Are there tax implications when I buy or sell rare coins and bullion in Australia?

In Australia in recent months, there's been some talk that the tax treatment of coins and notes has is changed due to capital gains tax. It may apply when selling items at a profit, and different rates may apply depending on their initial cost and when they were acquired. As boring as it might be, keeping detailed records of every purchase and sale will make any future tax reporting easier.

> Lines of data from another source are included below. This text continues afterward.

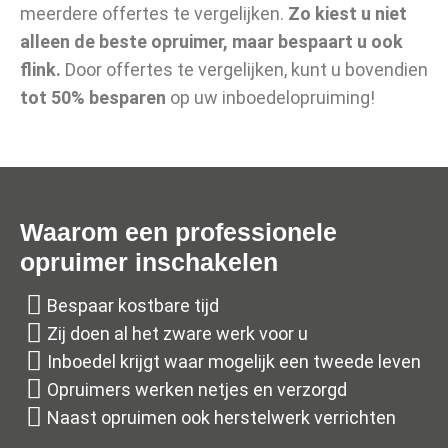
meerdere offertes te vergelijken.
Zo kiest u niet
alleen de beste opruimer, maar bespaart u ook
flink.
Door offertes te vergelijken, kunt u bovendien
tot 50% besparen
op uw inboedelopruiming!
Waarom een professionele
opruimer inschakelen
Bespaar kostbare tijd
Zij doen al het zware werk voor u
Inboedel krijgt waar mogelijk een tweede leven
Opruimers werken netjes en verzorgd
Naast opruimen ook herstelwerk verrichten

Keep in mind I'm not a tax adviser - anyone contemplating CGT ramifications should get professional tax advice, not from some coin dealer in Fremantle.

What if I'm interested in coins mainly as a hobby - does the "offline asset" argument still apply?

Many of my clients come to coins first as a hobby - fascinated by history, design, and the stories behind rare coins and banknotes - and only later think about them as offline assets. Even a hobby collection can contribute to offline diversification, provided purchases are made thoughtfully and within a budget. I'd encourage hobbyists to treat the security side - storage, insurance, detailed records - just as seriously as any investor would, especially as collections grow in value over time. It's perfectly valid to collect coins primarily for enjoyment; any wealth protection benefits are a welcome secondary outcome.